Your assignment => Print all the data that follows exactly, images excluded.

Data to process START

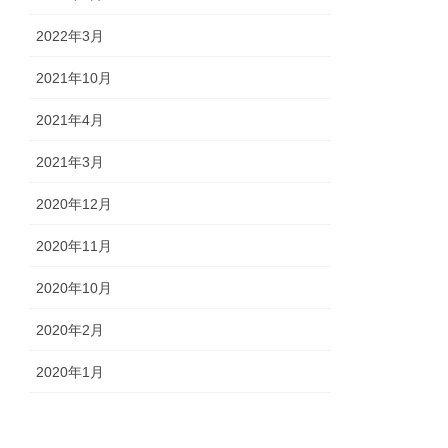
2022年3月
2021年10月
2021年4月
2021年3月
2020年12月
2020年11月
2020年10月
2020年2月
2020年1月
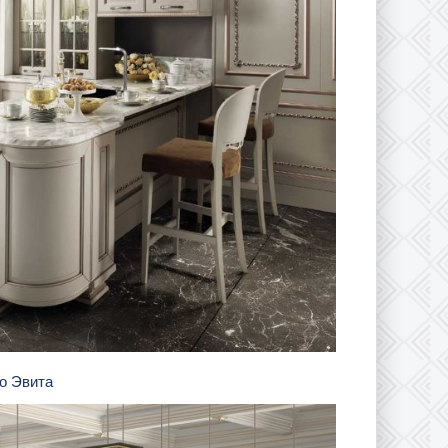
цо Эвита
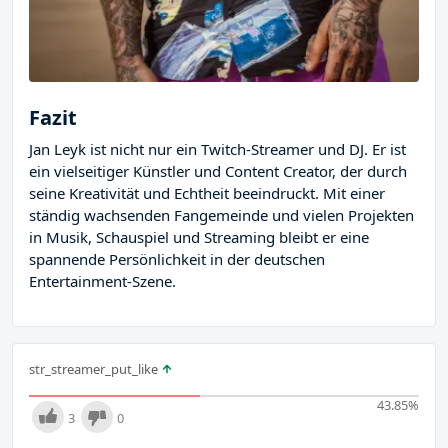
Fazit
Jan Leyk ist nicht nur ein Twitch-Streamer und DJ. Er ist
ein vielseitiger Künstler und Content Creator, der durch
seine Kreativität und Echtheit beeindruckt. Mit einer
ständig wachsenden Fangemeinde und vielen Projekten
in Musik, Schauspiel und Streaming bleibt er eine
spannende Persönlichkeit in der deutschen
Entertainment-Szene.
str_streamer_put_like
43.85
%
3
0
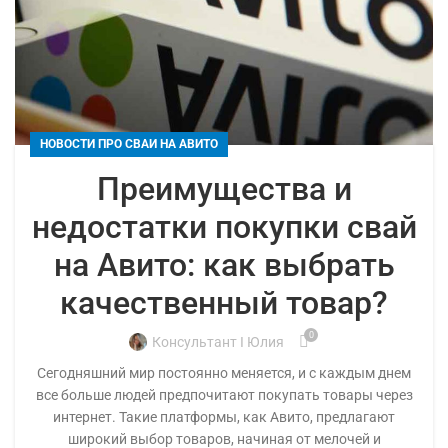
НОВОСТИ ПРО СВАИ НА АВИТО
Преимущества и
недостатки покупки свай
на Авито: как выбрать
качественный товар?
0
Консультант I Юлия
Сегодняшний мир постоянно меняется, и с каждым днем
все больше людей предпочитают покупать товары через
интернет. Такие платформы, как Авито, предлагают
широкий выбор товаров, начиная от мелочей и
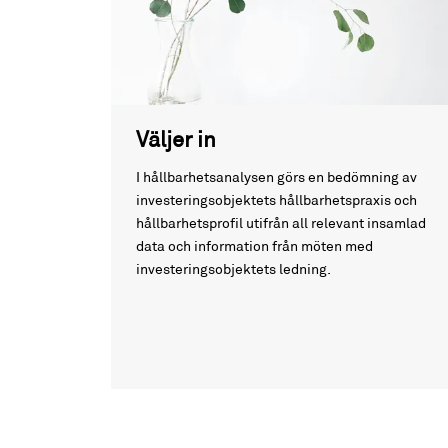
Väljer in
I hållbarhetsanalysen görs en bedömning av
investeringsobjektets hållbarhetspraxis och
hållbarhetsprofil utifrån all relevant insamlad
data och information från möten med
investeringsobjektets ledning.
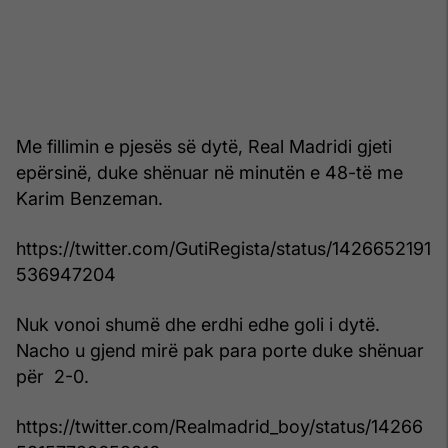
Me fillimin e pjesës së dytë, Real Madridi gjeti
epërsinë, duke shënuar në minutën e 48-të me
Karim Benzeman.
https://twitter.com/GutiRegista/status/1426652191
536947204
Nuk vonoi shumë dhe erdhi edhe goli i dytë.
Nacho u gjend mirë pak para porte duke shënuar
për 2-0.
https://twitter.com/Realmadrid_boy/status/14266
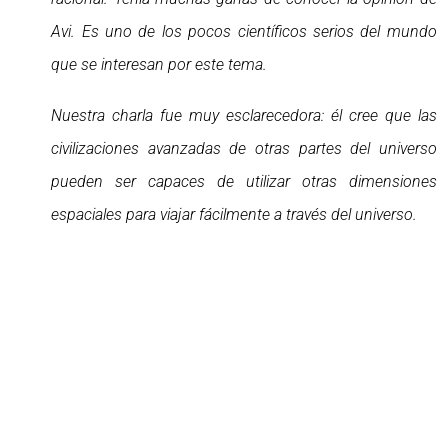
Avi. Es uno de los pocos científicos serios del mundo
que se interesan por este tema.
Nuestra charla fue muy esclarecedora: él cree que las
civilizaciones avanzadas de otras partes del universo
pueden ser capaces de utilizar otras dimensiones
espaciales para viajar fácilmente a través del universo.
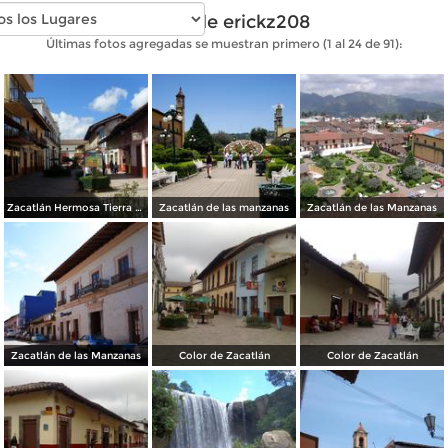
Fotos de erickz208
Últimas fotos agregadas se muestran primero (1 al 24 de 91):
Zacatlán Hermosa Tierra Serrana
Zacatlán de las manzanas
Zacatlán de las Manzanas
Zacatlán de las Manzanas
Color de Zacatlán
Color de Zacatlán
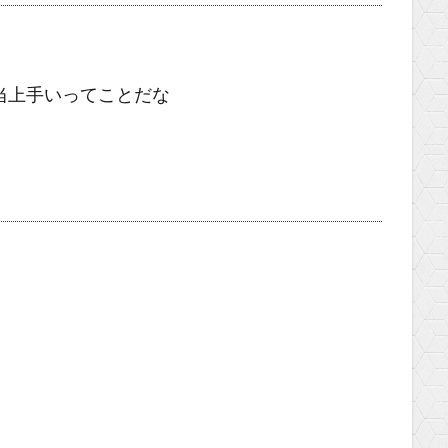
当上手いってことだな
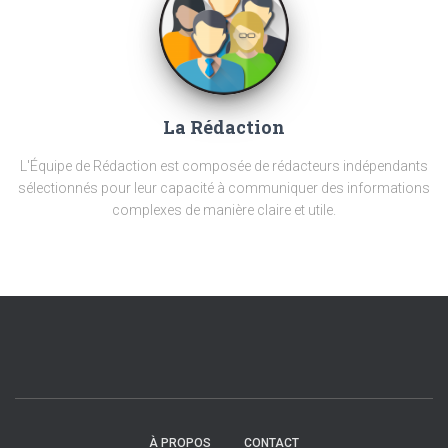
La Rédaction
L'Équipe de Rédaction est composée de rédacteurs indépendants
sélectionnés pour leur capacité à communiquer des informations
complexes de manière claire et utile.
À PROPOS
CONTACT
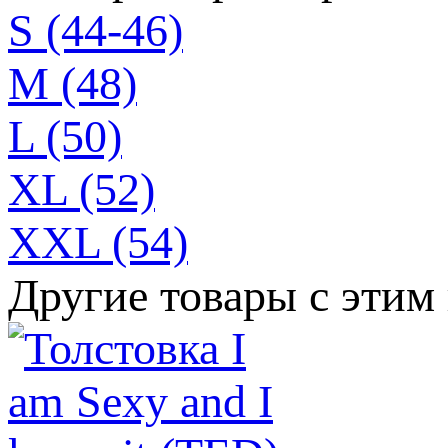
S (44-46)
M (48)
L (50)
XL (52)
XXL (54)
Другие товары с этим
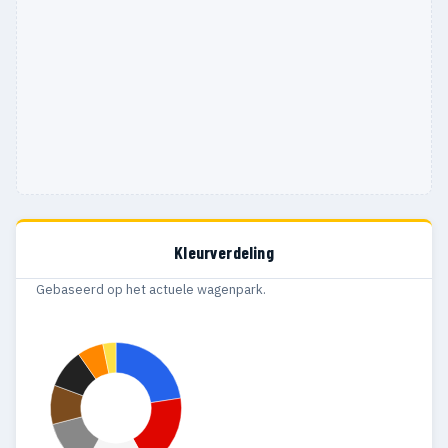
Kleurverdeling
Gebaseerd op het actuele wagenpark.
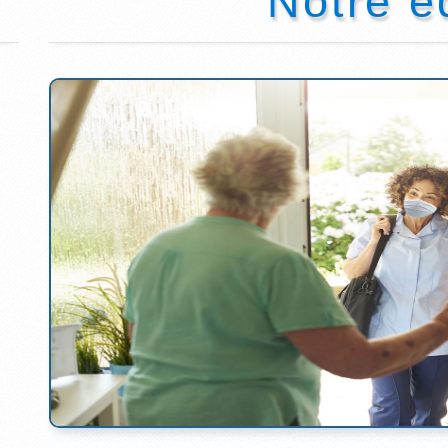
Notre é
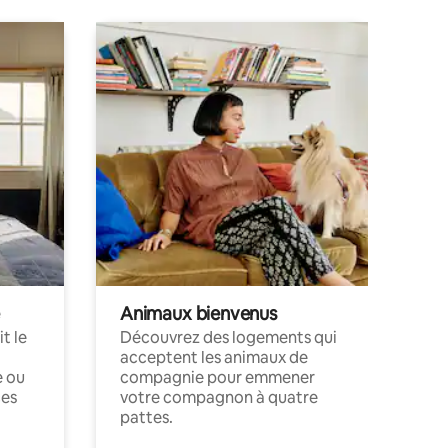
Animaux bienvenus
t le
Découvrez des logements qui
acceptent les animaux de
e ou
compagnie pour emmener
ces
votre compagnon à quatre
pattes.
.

Data to process END

Answer to this exercise =>
2022年3月
2021年10月
2021年4月
2021年3月
2020年12月
2020年11月
2020年10月
2020年2月
2020年1月
цо Эвита
Fazit
Jan Leyk ist nicht nur ein Twitch-Streamer und DJ. Er ist
ein vielseitiger Künstler und Content Creator, der durch
seine Kreativität und Echtheit beeindruckt. Mit einer
ständig wachsenden Fangemeinde und vielen Projekten
in Musik, Schauspiel und Streaming bleibt er eine
spannende Persönlichkeit in der deutschen
Entertainment-Szene.
str_streamer_put_like
43.85
%
3
0
НОВОСТИ ПРО СВАИ НА АВИТО
Преимущества и
недостатки покупки свай
на Авито: как выбрать
качественный товар?
0
Консультант I Юлия
Сегодняшний мир постоянно меняется, и с каждым днем
все больше людей предпочитают покупать товары через
интернет. Такие платформы, как Авито, предлагают
широкий выбор товаров, начиная от мелочей и
Väljer in
I hållbarhetsanalysen görs en bedömning av
investeringsobjektets hållbarhetspraxis och
hållbarhetsprofil utifrån all relevant insamlad
data och information från möten med
investeringsobjektets ledning.
Me fillimin e pjesës së dytë, Real Madridi gjeti
epërsinë, duke shënuar në minutën e 48-të me
Karim Benzeman.
https://twitter.com/GutiRegista/status/1426652191
536947204
Nuk vonoi shumë dhe erdhi edhe goli i dytë.
Nacho u gjend mirë pak para porte duke shënuar
për 2-0.
https://twitter.com/Realmadrid_boy/status/14266
Avi. Es uno de los pocos científicos serios del mundo
que se interesan por este tema.
Nuestra charla fue muy esclarecedora: él cree que las
civilizaciones avanzadas de otras partes del universo
pueden ser capaces de utilizar otras dimensiones
espaciales para viajar fácilmente a través del universo.
Fotos de erickz208
Últimas fotos agregadas se muestran primero (1 al 24 de 91):
Zacatlán Hermosa Tierra Serrana
Zacatlán de las manzanas
Zacatlán de las Manzanas
Zacatlán de las Manzanas
Color de Zacatlán
Color de Zacatlán
当上手いってことだな
La Rédaction
L'Équipe de Rédaction est composée de rédacteurs indépendants
sélectionnés pour leur capacité à communiquer des informations
complexes de manière claire et utile.
À PROPOS
CONTACT
S (44-46)
M (48)
L (50)
XL (52)
XXL (54)
Другие товары с этим
Kleurverdeling
Gebaseerd op het actuele wagenpark.
Notre é
Animaux bienvenus
t le
Découvrez des logements qui
acceptent les animaux de
e ou
compagnie pour emmener
ces
votre compagnon à quatre
pattes.
.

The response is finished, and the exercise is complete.